Mr. Lamin Kamara, who addressed journalists on Friday, August 12, on behalf of his colleagues, said they were compelled on what he called deliberate failure of the government to make payments on contracts already completed.

 Kamara, the Executive Director of Unique Development Enterprises Inc., said his company was contracted to construct a market building in Bowein Town, Dowein District, Bomi County, in the amount of US$80,000.

According to Kamara, prior to the planned lawsuit, the LACE made fifty percent payment of the US$80,000, in 2022, when the contract agreement was signed. But, since then, LACE has refused to pay the balance.

Besides Kamara, several other companies claim to have received only thirty percent of the agreed contract fees, and they have already concluded their projects in the fifteen counties. The projects include, clinics, market buildings, and sports facilities, among others.

The contract agreement with the 27 contractors was signed between 2021 and 2022.

Kamara further alleged that foreign contracts and expatriate firms were being accorded preferential treatment by the same LACE, to the disaffection of their local counterparts who are Liberians.

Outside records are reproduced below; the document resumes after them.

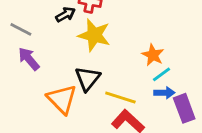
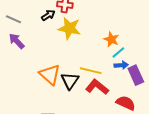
gray line: (21, 29) -> (13, 19), moved
purple arrow: (29, 59) -> (17, 41), moved
black triangle: (88, 79) -> (70, 81), moved

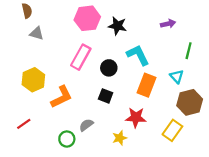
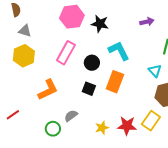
yellow hexagon: (33, 80) -> (24, 56), moved
orange rectangle: (147, 85) -> (115, 82), moved
red star: (136, 117) -> (127, 126), moved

“I have been going to LACE’s office on numerous occasions to meet the Executive Director, Pepci Quiwu Yeke, and Madam Monica DeWalt, Finance Director, but whenever I go there, the staff would say they are not around, with nobody else there to tell you their whereabouts,” Kamara alleged.

According to Kamara, he took loans from several banking institutions just to finance the project as they agreed.

“I am unable to pay the loans, because I was assured that the government was going to make a thirty percent payment at each stage of the project,” Kamara further alleged.

“The only thing to do is to take the matter to court, maybe the government will listen and pay our money,” Kamara noted.

The message from our reporters was not responded to by any of the two senior officers of LACE.

The reporter also placed calls to Yeke and DeWalt, but there was no response.